Date: 9 November 2025
Contact: Dianne Rogers | Operations Manager | [email protected]
1. Introduction
Access Matters Aotearoa (AMA) and Dr Lida Ayoubi welcome the opportunity to comment on the Ministry of Justice’s Draft Long-term Insights Briefing on the Future Operation of the Courts and Justice Services. We commend the Ministry’s commitment to exploring how justice can be delivered more effectively, inclusively, and with dignity for all New Zealanders.
AMA promotes the rights, participation, and inclusion of individuals with access needs by enabling cross-sector collaboration, influencing legislation and policy, raising public awareness, and advocating for full implementation of Article 9 of the UNCRPD.
Our vision is an Aotearoa where access is universal, disability is valued, and everyone fully participates. We shift hearts, minds, and systems through evidence-based advocacy and cross-sector collaboration.

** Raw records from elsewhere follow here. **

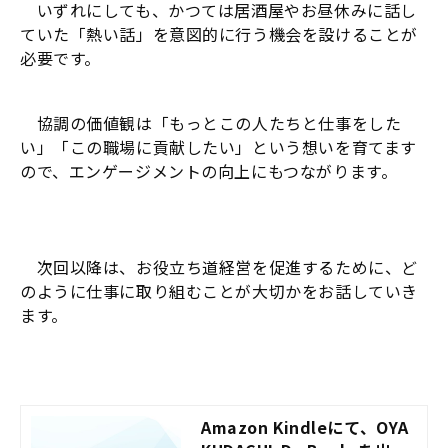
いずれにしても、かつては居酒屋やお昼休みに話し
ていた「熱い話」を意図的に行う機会を設けることが
必要です。
協調の価値観は「もっとこの人たちと仕事をした
い」「この職場に貢献したい」という想いを育てます
ので、エンゲージメントの向上にもつながります。
次回以降は、お役立ち道経営を促進するために、ど
のように仕事に取り組むことが大切かをお話していき
ます。
Amazon Kindleにて、OYA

The Kōrero for Change – Justice webinar (13 August 2025) explored systemic ableism in Aotearoa’s justice system and pathways to inclusion, belonging, and equity for disabled people. Four panels — the Deciders, Thinkers, Creators, and Doers — brought together government, researchers, advocates, and practitioners.
1.1 Scope and Alignment
AMA and Dr Ayoubi support the direction of the Briefing and agree that future-focused reform is essential. However, accessibility remains notably absent as a guiding principle and measurable system outcome.
Accessibility reforms must also recognise intersectional disadvantage. Disabled people who are Māori, Pacific, women, migrants, LGBTQIA+, or experiencing poverty face compounded and overlapping barriers in the justice system. Embedding an intersectional framework is essential to ensure equity in both design and outcomes.
Accessibility and co-design should be embedded as core stewardship functions under the Public Service Act 2020. Building an accessible justice system strengthens trust, efficiency, and resilience. Accessibility must therefore be a foundational concept across all justice reforms, consistent with the upcoming Consultation Accessible Aotearoa New Zealand Bill, the NZ Disability Strategy refresh, Te Tiriti o Waitangi, and UNCRPD obligations.
The Draft | Consultation Accessible Aotearoa New Zealand Bill, developed by AMA with pro bono support, is a civil-society draft Bill designed to stimulate public discussion on enforceable accessibility standards across all public systems.
2. Context — Alignment with the Chief Justice, Tomo Mai Judicial Committee, and Whaikaha
We acknowledge the leadership of the Chief Justice, Dame Helen Winkelmann, and the Tomo Mai Judicial Committee in advancing access to justice for Deaf and disabled people. Their submission on the Disability Strategy refresh aligns with our recommendations. AMA also supports the direction of the Toi Committee and Whaikaha.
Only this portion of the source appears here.